Aliver returned to the world of the living. He parted with the Santoth, promises made on both sides, and he walked himself gradually back to an understanding of his corporeal body. At first, his limbs swung unwieldy about him, heavy as if flowing with molten metal. His legs were a chore to lift. Each time he set a foot down he felt guilt for placing the burden of himself onto the earth. Why had he never noticed that before? The flow of time, the progression of the sun, the brutal heat of day, and the sharp cold of night: so many things to remember. It seemed the world’s volume was out of all order. What should have been the tiniest of sounds-wind stirring sand grains to tumbling, a grumble of thunder in the far distance, the blast from his chest as he coughed-rocked him right to the center. Again and again he had to stop in his tracks, hold his head, breathe low and shallow. With each step he considered turning around. But this was never really an option. It was like the hunger of a mist smoker for the green cloud. He had no intention of giving in to it. In fact, he had never felt more resolved to face his fate back in the Known World.

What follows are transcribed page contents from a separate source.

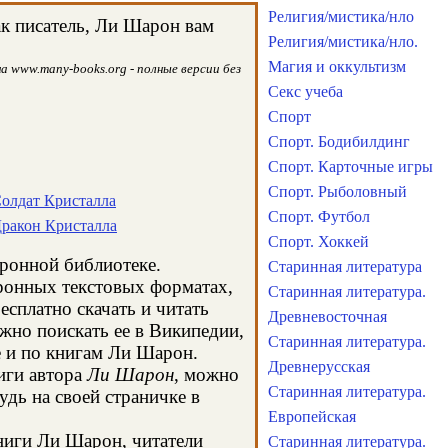
Религия/мистика/нло
ак писатель, Ли Шарон вам
Религия/мистика/нло.
Магия и оккультизм
а www.many-books.org - полные версии без
Секс учеба
Спорт
Спорт. Бодибилдинг
Спорт. Карточные игры
Спорт. Рыболовный
Солдат Кристалла
Спорт. Футбол
Дракон Кристалла
Спорт. Хоккей
тронной библиотеке.
Старинная литература
тронных текстовых форматах,
Старинная литература.
сплатно скачать и читать
Древневосточная
жно поискать ее в Википедии,
Старинная литература.
 и по книгам Ли Шарон.
Древнерусская
иги автора
Ли Шарон
, можно
Старинная литература.
удь на своей страничке в
Европейская
книги Ли Шарон, читатели
Старинная литература.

He met Kelis just where the man promised he would be. Something about being with another person broke down the last barriers between Aliver and the world. He heard another human voice for the first time in what seemed like ages. He opened his own mouth in response and was relieved to find his speech no longer the discordant clatter it had been. By the time they reached Umae, he and Kelis were running again, the pair of them looking much as they had when they left weeks before.

Umae, however, was not the same as it had been. It had doubled in size, lapping out of the gentle bowl that housed it and reaching out in all directions. Makeshift tents clustered around the main village, satellite settlements that had a fledgling look of permanence to them. As he and Kelis approached, calls went up announcing them. People thronged the lanes between the fields, perched in acacia trees, squatted on every area of available ground. Walking through them, Aliver heard inflections that marked the dialects of neighboring tribes. He saw Balbara headdresses made of ostrich feathers and seashell necklaces from the eastern shore and the skintight leather trousers worn by the hill people of the Teheen Hills. A cluster of high-cheekboned warriors greeted him with a timed shout. He had no idea what people they were. He answered them with a nervous nod, which-judging by their grins in response-sufficed quite nicely.